Sonó el timbre de la puerta. Bobby Cameron con una botella de Glenlivet. Me la ofreció.

—Se cayó de un camión por detrás —dijo—. Sin rencores, ¿eh?

—¿Respecto a qué?

—A la mujer de arriba de la calle. Algunas veces los muchachos se me ponen un tanto alborotados. Están sentados todo el día sin nada que hacer, el tablero de dardos se ha roto, llueve demasiado para volar los palomos y, antes de que te des cuenta, tenemos la caída de Saigón en Coronation Road.

—No sé de quién estás hablando.

Torció el gesto, asintió y se marchó hacia la calle. Ya en la verja se volvió.

—Ahora te cuidarás bien, ¿eh Duffy?

No podría decir si aquello era una amenaza, un aviso o ninguna de las dos cosas.

—Lo procuraré —dije.

—Tú me gustas, Duffy. Te mataremos el último.

—¡Salud!

Decidí pasar del trabajo por completo y llamé a una agente de la reserva muy pizpireta que se llamaba Clare Purdy para ver si quería ir conmigo al cine. Me dijo que sí y me la llevé al ABC de Belfast para ver Blade Runner. Éramos las únicas dos personas de la sala. Cuando salimos llovía, estaba oscuro, habían puesto una bomba en algún sitio y la calle estaba llena de humo y de soldados: era como si la película se hubiera hecho realidad. Nos llevó una hora pasar los controles y la lluvia. Intenté que Clare se viniera a Coronation Road conmigo, pero era una auténtica friqui de Jesús y la peli le había afectado mentalmente y solo quería irse a su casa y acostarse. La dejé en un cottage de Knocknagullah y luego pasé una noche tranquila con un pollo Lo Mein, vodka con lima y un rápido guiño a Helen Mirren en una vieja entrevista con Michael Parkinson hablando de las escenas de desnudo en Calígula.

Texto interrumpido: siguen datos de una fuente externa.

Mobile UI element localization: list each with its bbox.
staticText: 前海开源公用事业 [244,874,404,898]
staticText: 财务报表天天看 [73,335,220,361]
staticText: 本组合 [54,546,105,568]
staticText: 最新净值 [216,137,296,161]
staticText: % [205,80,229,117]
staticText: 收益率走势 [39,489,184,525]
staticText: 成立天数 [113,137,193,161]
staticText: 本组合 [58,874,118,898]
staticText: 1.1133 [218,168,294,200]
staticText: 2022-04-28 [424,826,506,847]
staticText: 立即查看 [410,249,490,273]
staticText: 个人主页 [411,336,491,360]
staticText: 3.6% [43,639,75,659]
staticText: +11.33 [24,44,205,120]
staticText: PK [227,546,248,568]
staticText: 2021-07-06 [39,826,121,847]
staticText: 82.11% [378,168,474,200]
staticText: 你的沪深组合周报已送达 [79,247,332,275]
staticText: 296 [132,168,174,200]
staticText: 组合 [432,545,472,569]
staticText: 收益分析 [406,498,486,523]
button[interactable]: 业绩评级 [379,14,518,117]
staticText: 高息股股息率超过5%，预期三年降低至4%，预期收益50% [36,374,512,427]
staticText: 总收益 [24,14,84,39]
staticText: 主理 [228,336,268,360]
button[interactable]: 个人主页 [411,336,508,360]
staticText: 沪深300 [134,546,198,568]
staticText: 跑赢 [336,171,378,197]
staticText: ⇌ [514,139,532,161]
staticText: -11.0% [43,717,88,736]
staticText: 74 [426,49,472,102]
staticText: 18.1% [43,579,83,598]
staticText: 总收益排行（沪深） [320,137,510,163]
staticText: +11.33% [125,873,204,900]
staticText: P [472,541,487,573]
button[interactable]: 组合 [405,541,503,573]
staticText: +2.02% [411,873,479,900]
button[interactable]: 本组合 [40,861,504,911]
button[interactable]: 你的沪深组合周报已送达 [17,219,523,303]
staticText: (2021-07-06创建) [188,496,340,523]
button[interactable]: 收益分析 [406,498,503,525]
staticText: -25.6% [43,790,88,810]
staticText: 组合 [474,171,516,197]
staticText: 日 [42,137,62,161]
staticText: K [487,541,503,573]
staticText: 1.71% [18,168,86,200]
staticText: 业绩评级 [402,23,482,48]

Al día siguiente pregunté a Crabbie y a Matty si habíamos hecho progresos en algún frente. Cuando los dos me dijeron que no, yo les dije que el jefe quería que diéramos carpetazo al caso O’Rourke.

—¿Y tú estás dispuesto a dejarlo? —me preguntó McCrabban en tono escéptico.

—Ordenes son órdenes —dije—. Como solía decir mi querida abuela: «si alguien se caga en tus patatas fritas, tendrás que comer los aros de cebolla».

—¿Qué? —preguntó McCrabban.

—¿Y entonces en qué trabajamos? —preguntó Matty.

—En casos de robo. Hurto de coches. Cualquier cosa —dije yo.

Si los dos me hubieran puesto pegas, me habría ido a discutir con el jefe, pero ninguno me montó una bronca, así que ahí quedó todo. La investigación del asesinato de O’Rourke se suspendía por tiempo indefinido.

Borré la pizarra, junté los materiales que había en la sala de reuniones y los metí en una carpeta de anillas que coloqué en el archivador de mi despacho. McCrabban me vigilaba por el rabillo del ojo.

—Si el jefe te pregunta algo, dile que el caso está archivado —dije.

—Se lo diré.

Cruzamos una mirada y esa mirada decía que sabía perfectamente que yo era demasiado burro y cabezota para dejar las cosas así.